Created 11-08-2016 10:46 PM
HI Experts,
I am using Spark 2.0.0 and I have an airline dataset. I created a SparkR dataframe and able to run some of the functions of SparkR Dataframe API. But, I am running through some exceptions while building the linear model using Gaussian family.
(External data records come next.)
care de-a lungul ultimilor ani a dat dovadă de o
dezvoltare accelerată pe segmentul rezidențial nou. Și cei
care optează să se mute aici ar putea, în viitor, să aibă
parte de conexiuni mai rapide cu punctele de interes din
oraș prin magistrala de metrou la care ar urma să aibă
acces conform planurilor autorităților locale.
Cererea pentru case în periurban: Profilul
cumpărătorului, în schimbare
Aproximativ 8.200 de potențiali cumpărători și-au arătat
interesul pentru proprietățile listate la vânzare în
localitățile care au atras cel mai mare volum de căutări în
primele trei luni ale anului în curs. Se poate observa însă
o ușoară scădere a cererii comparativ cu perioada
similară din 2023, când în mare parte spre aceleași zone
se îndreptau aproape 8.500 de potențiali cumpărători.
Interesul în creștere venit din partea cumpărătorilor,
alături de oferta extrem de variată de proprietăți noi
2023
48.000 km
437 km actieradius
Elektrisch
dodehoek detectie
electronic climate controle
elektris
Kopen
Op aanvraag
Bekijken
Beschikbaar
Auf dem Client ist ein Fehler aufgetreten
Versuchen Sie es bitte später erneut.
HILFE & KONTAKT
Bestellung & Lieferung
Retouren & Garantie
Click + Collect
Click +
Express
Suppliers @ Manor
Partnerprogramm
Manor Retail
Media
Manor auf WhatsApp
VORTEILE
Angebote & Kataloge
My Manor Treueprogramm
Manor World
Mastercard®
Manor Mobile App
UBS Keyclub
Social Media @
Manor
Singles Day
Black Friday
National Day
Here is my command:
model <- glm(train_data, ARR_DELAY ~ MONTH + DEP_HOUR + DEP_DELAY + WEEKEND + DISTANCE, family = "gaussian")
ERROR:
Error in invokeJava(isStatic = FALSE, objId$id, methodName, ...) :
org.apache.spark.sql.AnalysisException: Cannot resolve column name "formula" among (YEAR, MONTH, DAY_OF_MONTH, DAY_OF_WEEK, CARRIER, FL_NUM, ORIGIN, DEST, DEP_TIME, DEP_DELAY, ARR_TIME, ARR_DELAY, CANCELLED, CANCELLATION_CODE, AIR_TIME, DISTANCE, WEEKEND, DEP_HOUR, DELAY_LABELED);
For some reason, it tries to fetch formula column, so I replaced above command with:
model <- glm(train_data, formula = ARR_DELAY ~ MONTH + DEP_HOUR + DEP_DELAY + WEEKEND + DISTANCE, family = "gaussian")
This time, I got this error:
ERROR Executor: Exception in task 0.0 in stage 45.0 (TID 95)
scala.MatchError: [null,1.0,[1.0,11.0,5.0,1.0,2475.0]] (of class org.apache.spark.sql.catalyst.expressions.GenericRowWithSchema)
Has anyone seen such kind of behaviour? Thanks in advance
Created 11-12-2016 01:14 AM
Got this one working, there were some null values in output/dependent variable ARR_DELAY. Replaced those with the mean value of the column.
Created 11-11-2016 08:37 PM
it would be the great help if someone replies to this thread, kind of stuck here. Thanks
Created 11-12-2016 01:14 AM
Got this one working, there were some null values in output/dependent variable ARR_DELAY. Replaced those with the mean value of the column.
Created 04-25-2018 04:47 AM
You could also drop null values from your initial columns with:
train_df <- dropna(train_df,cols = 'ARR_DELAY')